Since its founding in 1701, Detroit has survived fires, riots, and it will survive this financial crisis.
Many Detroiters are used to not getting much help as far as government services go. In the neighborhoods, the city doesn’t mow very much, but in some areas churches have banded together to take care of acres of land. Large groups of volunteers are taking back parks. Business owners would have been called crazy if they invested in some areas of the city years ago. But more and more, those folks are proving they are in fact crazy .. like a fox.
What the city has left fallow is being tilled by urban farmers, community groups, block clubs and entrepreneurs. Those willing to put their shoulder into turning things around have been able to find a home here. Innovative and unique solutions can at times take root, quite literally.

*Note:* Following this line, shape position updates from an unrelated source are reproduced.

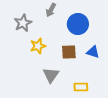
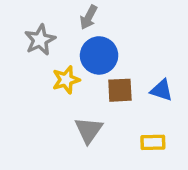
blue circle: (78, 24) -> (99, 55), moved
yellow rectangle: (81, 87) -> (153, 142), moved

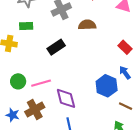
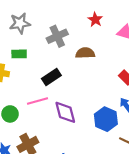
pink line: (41, 83) -> (37, 101), moved
purple diamond: (66, 98) -> (65, 112), moved

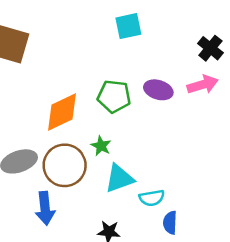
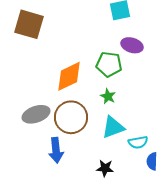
purple ellipse: (158, 90) -> (132, 45), moved
green star: (101, 146) -> (108, 96), moved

See, the government is broke. But the spirits of many are not. From downtown to some corners of the city (and obviously more corners still need work) there’s investment and signs of turnaround, as well as the challenges.

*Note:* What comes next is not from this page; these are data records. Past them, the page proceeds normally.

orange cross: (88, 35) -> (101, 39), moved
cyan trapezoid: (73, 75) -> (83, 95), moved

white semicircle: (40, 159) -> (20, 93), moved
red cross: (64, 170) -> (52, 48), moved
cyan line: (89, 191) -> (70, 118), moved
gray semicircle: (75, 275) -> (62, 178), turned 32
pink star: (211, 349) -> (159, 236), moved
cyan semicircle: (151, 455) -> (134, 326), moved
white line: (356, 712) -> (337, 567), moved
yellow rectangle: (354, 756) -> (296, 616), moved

To many of these doers, makers and hyper-local leaders, the fiscal crisis is almost immaterial. Their streetlights didn’t work anyway, so things could only improve.
What this fiscal review does is lay bare the depth of the situation and provide a turning point. The fact that Detroit has enough revenue is crystal clear. But, it’s the organization of how those dollars are spent that is the culprit. The world has changed, but some might say the practices of Detroit’s government have not. The time capsule, if you will, has been opened.
It’s going to be a bumpy ride, but on the other side of this, Detroit’s citizens will be better off and the community will be stronger. Detroit, as a lady I knew in church would say, will “keep on keepin’ on.”